▸ EXERCISE PROMPT: If a line in the records contains the string "instalação", show that line.

##### DATA TO USE

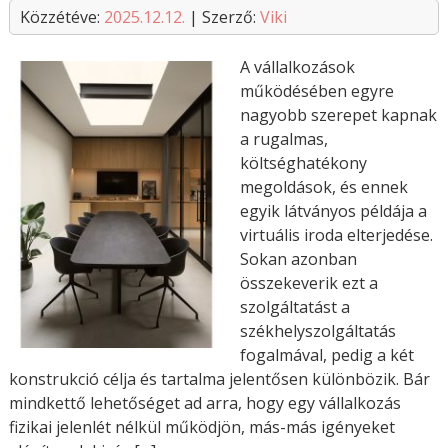
Közzétéve:
2025.12.12.
| Szerző:
Viki
A vállalkozások
működésében egyre
nagyobb szerepet kapnak
a rugalmas,
költséghatékony
megoldások, és ennek
egyik látványos példája a
virtuális iroda elterjedése.
Sokan azonban
összekeverik ezt a
szolgáltatást a
székhelyszolgáltatás
fogalmával, pedig a két
konstrukció célja és tartalma jelentősen különbözik. Bár
mindkettő lehetőséget ad arra, hogy egy vállalkozás
fizikai jelenlét nélkül működjön, más-más igényeket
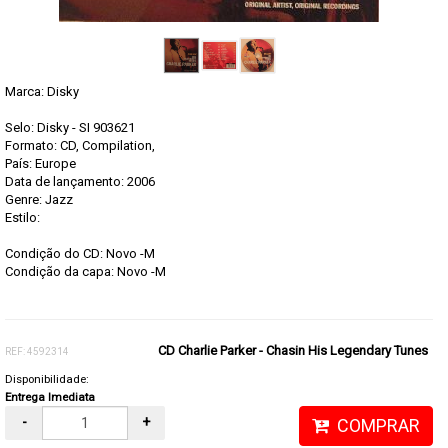
Marca:
Disky
Selo: Disky - SI 903621
Formato: CD, Compilation,
País: Europe
Data de lançamento: 2006
Genre: Jazz
Estilo:
Condição do CD: Novo -M
Condição da capa: Novo -M
CD Charlie Parker - Chasin His Legendary Tunes
REF: 4592314
Disponibilidade:
Entrega Imediata
-
+
COMPRAR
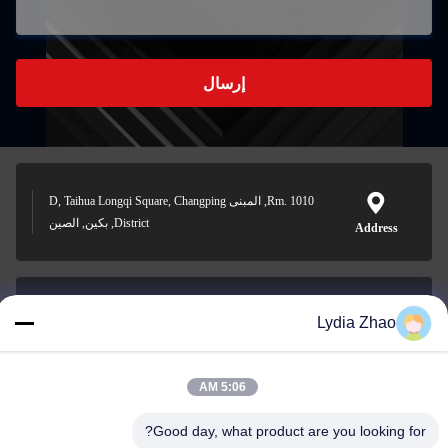
إرسال
Rm. 1010, المبنى D, Taihua Longqi Square, Changping
District, بكين, الصين
Address
Lydia Zhao
jesingd@vip.sina.com
E-mail
5:06 AM
Good day, what product are you looking for?
0086-10-62574092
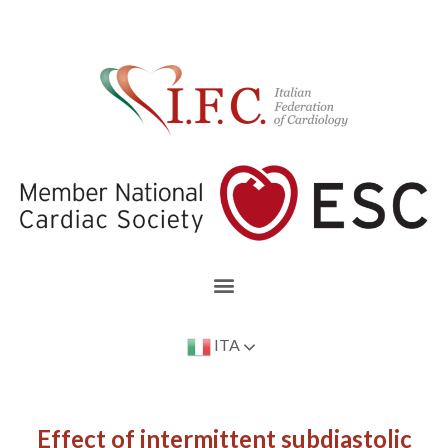
ITA
Effect of intermittent subdiastolic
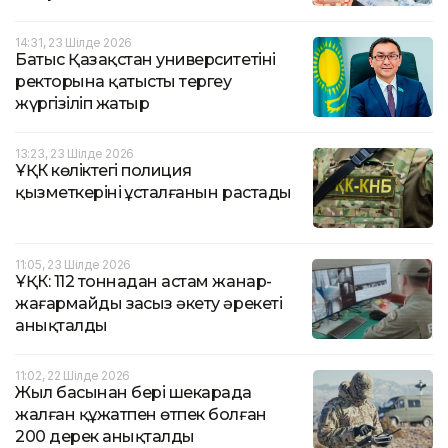
14:31, 23 Шілде 2026
Батыс Қазақстан университетінің
ректорына қатысты тергеу
жүргізіліп жатыр
13:23, 23 Шілде 2026
ҰҚК көліктегі полиция
қызметкерінің ұсталғанын растады
11:05, 23 Шілде 2026
ҰҚК: 112 тоннадан астам жанар-
жағармайды заңсыз әкету әрекеті
анықталды
11:02, 22 Шілде 2026
Жыл басынан бері шекарада
жалған құжатпен өтпек болған
200 дерек анықталды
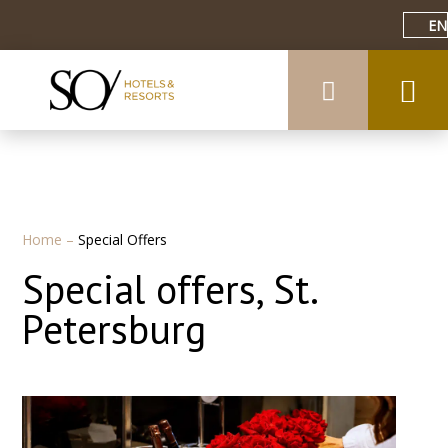
EN
Home
–
Special Offers
Special offers, St.
Petersburg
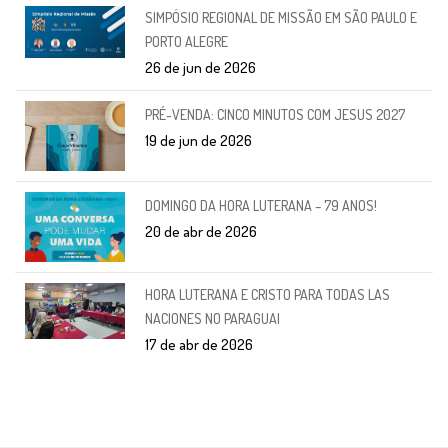
SIMPÓSIO REGIONAL DE MISSÃO EM SÃO PAULO E
PORTO ALEGRE
26 de jun de 2026
PRÉ-VENDA: CINCO MINUTOS COM JESUS 2027
19 de jun de 2026
DOMINGO DA HORA LUTERANA – 79 ANOS!
20 de abr de 2026
HORA LUTERANA E CRISTO PARA TODAS LAS
NACIONES NO PARAGUAI
17 de abr de 2026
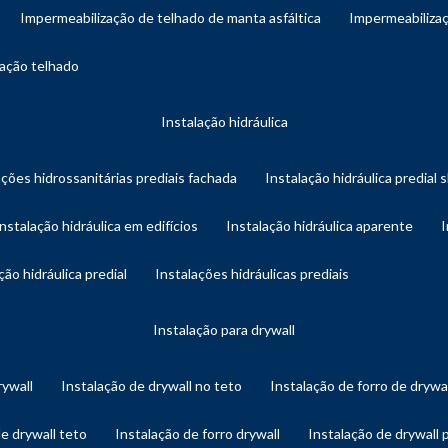
impermeabilização de telhado de manta asfáltica
impermeabiliza
zação telhado
instalação hidráulica
ações hidrossanitárias prediais fachada
instalação hidráulica predial 
instalação hidráulica em edifícios
instalação hidráulica aparente
ação hidráulica predial
instalações hidráulicas prediais
instalação para drywall
rywall
instalação de drywall no teto
instalação de forro de drywa
de drywall teto
instalação de forro drywall
instalação de drywall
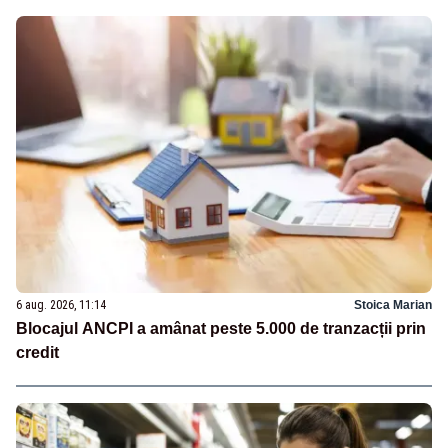
6 aug. 2026, 11:14
Stoica Marian
Blocajul ANCPI a amânat peste 5.000 de tranzacții prin
credit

##########

▸ YOUR RESPONSE:
instalação hidráulica
instalação hidráulica predial 
instalação hidráulica em edifícios
instalação hidráulica aparente
instalação para drywall
instalação de drywall no teto
instalação de forro de drywa
instalação de forro drywall
instalação de drywall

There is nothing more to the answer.